On this date 100 years ago, the infamous All-Russian Emergency Commission for Combating Counter-revolution and Sabotage (Всероссийская чрезвычайная комиссия по борьбе с контрреволюцией и саботажем), ВЧК for short, or Cheka, the first Soviet secret police, was formed. This organisation was the principle organ and instrument for the implementation and enforcement of the "Dictatorship of the Proletariat" and the "Red Terror."
Even though Red Terror was officially announced in September of 1918, the Cheka actions at the end of 1917 were not much different than the latter ones. Those actions become only more severe and routine in time. In 1921, there were already 130 labour camps with tens of thousands of prisoners in the country.
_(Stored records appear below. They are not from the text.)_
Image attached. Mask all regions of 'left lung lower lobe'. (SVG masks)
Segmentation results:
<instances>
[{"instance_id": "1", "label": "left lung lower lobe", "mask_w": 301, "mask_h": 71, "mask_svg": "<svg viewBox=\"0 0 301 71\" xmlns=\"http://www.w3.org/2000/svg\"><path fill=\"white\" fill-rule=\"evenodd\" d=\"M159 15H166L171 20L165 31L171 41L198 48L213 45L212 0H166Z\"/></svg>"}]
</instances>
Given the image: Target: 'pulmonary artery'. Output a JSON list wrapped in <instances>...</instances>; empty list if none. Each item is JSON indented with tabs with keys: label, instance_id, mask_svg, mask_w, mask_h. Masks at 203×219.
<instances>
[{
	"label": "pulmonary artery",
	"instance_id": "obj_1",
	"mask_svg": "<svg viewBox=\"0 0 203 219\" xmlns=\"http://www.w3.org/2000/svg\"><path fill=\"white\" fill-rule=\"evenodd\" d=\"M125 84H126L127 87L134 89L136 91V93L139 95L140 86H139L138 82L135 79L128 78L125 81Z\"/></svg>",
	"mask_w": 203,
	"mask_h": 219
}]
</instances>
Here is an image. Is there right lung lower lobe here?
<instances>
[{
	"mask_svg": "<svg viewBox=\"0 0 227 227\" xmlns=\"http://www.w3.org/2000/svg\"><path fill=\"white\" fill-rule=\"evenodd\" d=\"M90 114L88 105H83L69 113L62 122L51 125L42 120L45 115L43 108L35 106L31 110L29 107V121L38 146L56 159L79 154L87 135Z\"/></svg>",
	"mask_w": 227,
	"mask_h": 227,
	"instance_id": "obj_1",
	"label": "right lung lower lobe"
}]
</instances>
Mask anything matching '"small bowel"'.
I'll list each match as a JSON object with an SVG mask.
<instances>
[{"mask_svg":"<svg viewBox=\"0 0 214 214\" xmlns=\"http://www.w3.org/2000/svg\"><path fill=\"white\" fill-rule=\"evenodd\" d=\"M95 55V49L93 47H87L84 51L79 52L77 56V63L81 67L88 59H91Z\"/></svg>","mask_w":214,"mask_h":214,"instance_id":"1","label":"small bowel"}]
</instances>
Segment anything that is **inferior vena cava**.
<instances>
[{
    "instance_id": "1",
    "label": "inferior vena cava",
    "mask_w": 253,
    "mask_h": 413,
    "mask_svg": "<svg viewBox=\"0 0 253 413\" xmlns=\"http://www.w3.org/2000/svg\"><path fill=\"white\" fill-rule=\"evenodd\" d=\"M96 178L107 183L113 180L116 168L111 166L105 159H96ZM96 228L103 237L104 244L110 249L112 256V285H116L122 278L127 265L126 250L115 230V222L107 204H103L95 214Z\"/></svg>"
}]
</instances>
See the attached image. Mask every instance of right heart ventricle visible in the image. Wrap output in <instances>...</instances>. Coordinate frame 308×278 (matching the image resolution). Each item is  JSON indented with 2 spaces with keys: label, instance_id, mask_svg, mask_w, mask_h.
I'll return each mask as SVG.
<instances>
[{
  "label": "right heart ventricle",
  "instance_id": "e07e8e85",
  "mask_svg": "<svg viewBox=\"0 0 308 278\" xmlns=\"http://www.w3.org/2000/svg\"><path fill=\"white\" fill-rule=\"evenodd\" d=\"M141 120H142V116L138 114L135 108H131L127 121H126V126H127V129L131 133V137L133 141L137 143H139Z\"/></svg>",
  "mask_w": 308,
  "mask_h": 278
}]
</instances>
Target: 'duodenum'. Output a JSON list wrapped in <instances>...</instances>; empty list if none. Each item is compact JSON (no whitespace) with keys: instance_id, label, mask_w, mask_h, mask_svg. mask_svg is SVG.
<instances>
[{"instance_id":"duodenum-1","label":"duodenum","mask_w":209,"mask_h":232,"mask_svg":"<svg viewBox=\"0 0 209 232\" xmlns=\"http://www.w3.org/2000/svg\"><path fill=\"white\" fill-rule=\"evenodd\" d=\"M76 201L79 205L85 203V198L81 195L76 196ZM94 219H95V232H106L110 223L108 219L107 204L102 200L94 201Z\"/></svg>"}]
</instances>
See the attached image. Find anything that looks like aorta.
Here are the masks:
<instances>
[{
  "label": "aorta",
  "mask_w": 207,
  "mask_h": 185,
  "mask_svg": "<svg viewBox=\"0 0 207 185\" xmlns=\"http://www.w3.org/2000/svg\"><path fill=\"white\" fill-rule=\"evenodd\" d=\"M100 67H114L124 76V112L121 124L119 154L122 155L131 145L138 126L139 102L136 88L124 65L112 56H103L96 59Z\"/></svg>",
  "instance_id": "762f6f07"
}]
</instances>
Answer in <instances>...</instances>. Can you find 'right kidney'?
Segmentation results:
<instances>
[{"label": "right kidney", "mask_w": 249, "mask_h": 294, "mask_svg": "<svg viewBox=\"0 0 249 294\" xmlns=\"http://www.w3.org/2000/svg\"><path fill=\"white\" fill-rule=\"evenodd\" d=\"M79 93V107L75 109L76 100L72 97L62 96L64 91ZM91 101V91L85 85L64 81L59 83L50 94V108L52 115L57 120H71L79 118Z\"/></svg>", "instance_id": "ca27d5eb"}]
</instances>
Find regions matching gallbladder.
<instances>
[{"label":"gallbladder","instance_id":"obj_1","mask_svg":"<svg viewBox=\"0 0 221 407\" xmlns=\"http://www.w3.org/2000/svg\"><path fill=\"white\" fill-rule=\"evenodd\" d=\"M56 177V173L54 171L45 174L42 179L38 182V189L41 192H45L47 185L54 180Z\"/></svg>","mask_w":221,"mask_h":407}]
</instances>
According to Felix Dzerzhinsky, the first leader of Cheka, the camps were designed for those who did not publically act against the Soviet authorities, because for the ones who did "a higher measure of social protection" was reserved. A branch of Cheka, Troops for the Internal Defence of the Country, numbered at least 200.000 people.
In the official publication of the commission, "Red Terror," Martin Latsis, one of the most prominent agents of the Cheka, wrote the following about its activities: "We are not waging war against individuals. We are exterminating the bourgeois class. Do not look in investigation materials for evidence that a suspect has acted in word or deed against the Soviet authorities. The first question we must ask him is what class he belongs to, what his origin, education, profession are. These questions must determine his fate. This is the essence of the Red Terror."
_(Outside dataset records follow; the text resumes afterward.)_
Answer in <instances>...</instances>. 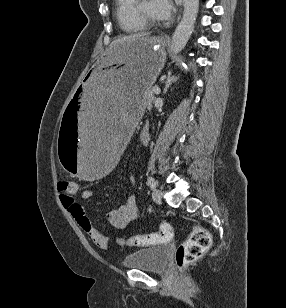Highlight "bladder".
I'll list each match as a JSON object with an SVG mask.
<instances>
[{"mask_svg": "<svg viewBox=\"0 0 286 308\" xmlns=\"http://www.w3.org/2000/svg\"><path fill=\"white\" fill-rule=\"evenodd\" d=\"M168 255L167 245H155L129 254L124 258L122 264L125 268L162 272L166 269Z\"/></svg>", "mask_w": 286, "mask_h": 308, "instance_id": "31cf9c89", "label": "bladder"}]
</instances>
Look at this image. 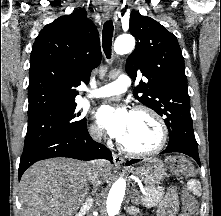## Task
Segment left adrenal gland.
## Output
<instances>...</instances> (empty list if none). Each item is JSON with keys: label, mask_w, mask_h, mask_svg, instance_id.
Returning a JSON list of instances; mask_svg holds the SVG:
<instances>
[{"label": "left adrenal gland", "mask_w": 221, "mask_h": 216, "mask_svg": "<svg viewBox=\"0 0 221 216\" xmlns=\"http://www.w3.org/2000/svg\"><path fill=\"white\" fill-rule=\"evenodd\" d=\"M130 199H131L132 204H134V205L140 204L139 194H138V191L135 190V185H133V187H132V191L130 193Z\"/></svg>", "instance_id": "a2214340"}]
</instances>
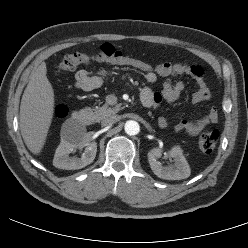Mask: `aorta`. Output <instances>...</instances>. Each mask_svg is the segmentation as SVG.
Returning a JSON list of instances; mask_svg holds the SVG:
<instances>
[{
	"label": "aorta",
	"mask_w": 248,
	"mask_h": 248,
	"mask_svg": "<svg viewBox=\"0 0 248 248\" xmlns=\"http://www.w3.org/2000/svg\"><path fill=\"white\" fill-rule=\"evenodd\" d=\"M124 129L128 135L132 136V135H136L139 133L140 126L138 122L134 120H129L125 123Z\"/></svg>",
	"instance_id": "1"
}]
</instances>
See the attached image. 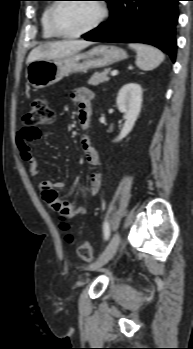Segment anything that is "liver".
<instances>
[{"mask_svg":"<svg viewBox=\"0 0 193 349\" xmlns=\"http://www.w3.org/2000/svg\"><path fill=\"white\" fill-rule=\"evenodd\" d=\"M91 44L85 40L48 42L35 47L27 58V64L41 59H60L74 55Z\"/></svg>","mask_w":193,"mask_h":349,"instance_id":"liver-1","label":"liver"}]
</instances>
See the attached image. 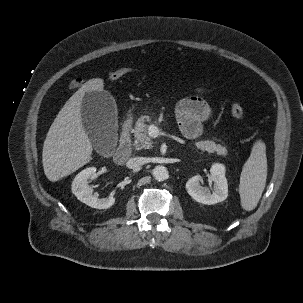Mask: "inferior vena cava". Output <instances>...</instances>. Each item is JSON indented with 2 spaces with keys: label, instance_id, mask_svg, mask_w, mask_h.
I'll return each instance as SVG.
<instances>
[{
  "label": "inferior vena cava",
  "instance_id": "obj_1",
  "mask_svg": "<svg viewBox=\"0 0 303 303\" xmlns=\"http://www.w3.org/2000/svg\"><path fill=\"white\" fill-rule=\"evenodd\" d=\"M144 164H145L144 157H133L127 161L126 166L129 169H137V168H140Z\"/></svg>",
  "mask_w": 303,
  "mask_h": 303
}]
</instances>
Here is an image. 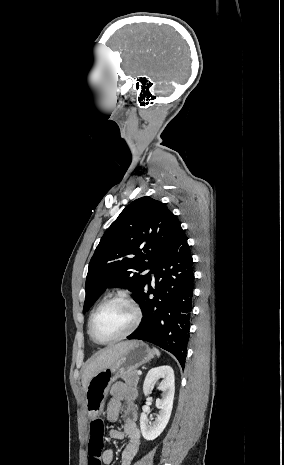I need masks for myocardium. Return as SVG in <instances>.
I'll list each match as a JSON object with an SVG mask.
<instances>
[{
    "instance_id": "obj_1",
    "label": "myocardium",
    "mask_w": 284,
    "mask_h": 465,
    "mask_svg": "<svg viewBox=\"0 0 284 465\" xmlns=\"http://www.w3.org/2000/svg\"><path fill=\"white\" fill-rule=\"evenodd\" d=\"M116 302L124 303V304L128 305L132 309L133 314H134V321H133L130 329L125 334H123L122 336H120L118 338H115L113 340H109V341H100L95 337V335L93 333V324H94L95 318L97 317L98 313L105 306H107V305H109L111 303H116ZM141 320H142V311H141V309H140V307H139V305H138V303L136 302L135 299H133L132 297L127 296V295H115V296H112V297H110L108 299H105L104 301H102L95 308V310L91 314V317H90V320H89L88 331H89V335H90L91 339L96 344H98V345H111V344H115V343L121 342V341L129 338L136 331V329L140 325Z\"/></svg>"
}]
</instances>
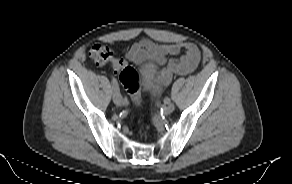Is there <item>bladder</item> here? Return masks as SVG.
Instances as JSON below:
<instances>
[{"label": "bladder", "mask_w": 292, "mask_h": 184, "mask_svg": "<svg viewBox=\"0 0 292 184\" xmlns=\"http://www.w3.org/2000/svg\"><path fill=\"white\" fill-rule=\"evenodd\" d=\"M143 72V76H144V87L148 90V91H154L157 88V84L156 81L150 77V69L149 68H143L142 69Z\"/></svg>", "instance_id": "1"}]
</instances>
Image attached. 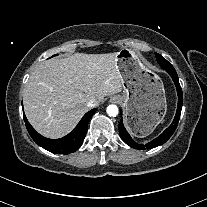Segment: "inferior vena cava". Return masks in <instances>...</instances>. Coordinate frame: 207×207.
<instances>
[{
  "mask_svg": "<svg viewBox=\"0 0 207 207\" xmlns=\"http://www.w3.org/2000/svg\"><path fill=\"white\" fill-rule=\"evenodd\" d=\"M98 104H99V102L96 99L92 98L88 101L87 107H90V108L96 107V106H98Z\"/></svg>",
  "mask_w": 207,
  "mask_h": 207,
  "instance_id": "602c4592",
  "label": "inferior vena cava"
}]
</instances>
Depending on Cheka committees in various cities, the methods of torture preceding execution included: being skinned alive, scalped, "crowned" with barbed wire, impaled, crucified, hanged, stoned to death, tied to planks and pushed slowly into furnaces or tanks of boiling water, or rolled around naked in nail-studded barrels. Chekists also poured water on naked prisoners in the winter-bound streets until they became living ice statues. Others reportedly beheaded their victims by twisting their necks until their heads could be torn off.
Almost all the torturers ended up in the same way as their victims. In 1937, Latsis, now with a much "cleaner" job at the head of the Plekhanov Institute, was arrested and taken through the same circles of hell he applied to his prisoners. He was interrogated multiple time, he gave false testimonies about his colleagues, party comrades, friends. He was shot at the notorious Butovo shooting range in 1938. "This system, which the Chekists created, was terrible also in that it broke them as well. They were not winners in this struggle; rather, they simply created a Moloch which they couldn't control," Russian historian Igor Garkavyi explains.
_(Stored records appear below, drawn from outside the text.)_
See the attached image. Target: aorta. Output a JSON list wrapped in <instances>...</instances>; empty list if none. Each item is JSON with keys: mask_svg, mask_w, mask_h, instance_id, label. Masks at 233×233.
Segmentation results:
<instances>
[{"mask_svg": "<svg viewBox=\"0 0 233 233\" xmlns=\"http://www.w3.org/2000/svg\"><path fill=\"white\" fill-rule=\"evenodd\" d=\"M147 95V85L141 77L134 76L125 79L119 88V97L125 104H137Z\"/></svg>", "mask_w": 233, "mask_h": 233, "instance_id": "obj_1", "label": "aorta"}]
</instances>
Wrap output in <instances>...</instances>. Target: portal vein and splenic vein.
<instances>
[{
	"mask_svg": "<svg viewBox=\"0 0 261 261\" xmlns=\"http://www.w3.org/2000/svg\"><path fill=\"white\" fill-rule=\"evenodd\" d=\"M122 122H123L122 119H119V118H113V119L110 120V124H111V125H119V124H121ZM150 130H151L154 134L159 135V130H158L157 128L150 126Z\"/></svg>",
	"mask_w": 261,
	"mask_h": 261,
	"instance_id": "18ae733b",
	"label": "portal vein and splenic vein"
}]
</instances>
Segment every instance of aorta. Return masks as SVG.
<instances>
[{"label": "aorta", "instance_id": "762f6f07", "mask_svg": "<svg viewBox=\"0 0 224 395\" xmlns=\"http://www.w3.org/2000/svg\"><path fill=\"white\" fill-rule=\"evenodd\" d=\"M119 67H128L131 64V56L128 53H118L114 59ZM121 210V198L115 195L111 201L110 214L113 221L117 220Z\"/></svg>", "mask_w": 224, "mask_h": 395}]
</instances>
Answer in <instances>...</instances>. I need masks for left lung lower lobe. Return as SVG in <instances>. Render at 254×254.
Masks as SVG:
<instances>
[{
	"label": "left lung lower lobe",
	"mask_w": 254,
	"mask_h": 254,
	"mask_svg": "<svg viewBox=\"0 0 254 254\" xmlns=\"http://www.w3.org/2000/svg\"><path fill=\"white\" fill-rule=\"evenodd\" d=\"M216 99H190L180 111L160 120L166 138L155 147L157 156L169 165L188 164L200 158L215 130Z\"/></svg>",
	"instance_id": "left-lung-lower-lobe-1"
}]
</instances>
Felix Dzerzhinsky ended his life journey in 1926 after a heart attack caused by a nervous breakdown, which took place right after a two-hour speech he delivered at the meeting of the Central Committee of the Communist Party. In this speech, upset about bad administration of the country, he vehemently accused two party comrades of "politicking." Poisoning hasn't been ruled out.
Cheka was officially terminated on February 6, 1922, when it was reshaped into GPU (Государственное политическое управление - State Political Directorate). According to the results of a wide research, about 140,000 people were shot in Russia during a little more than three years of Cheka's existence. Those who were killed in or near the combat during the Russian Civil War (1917-1922) are not included in this number.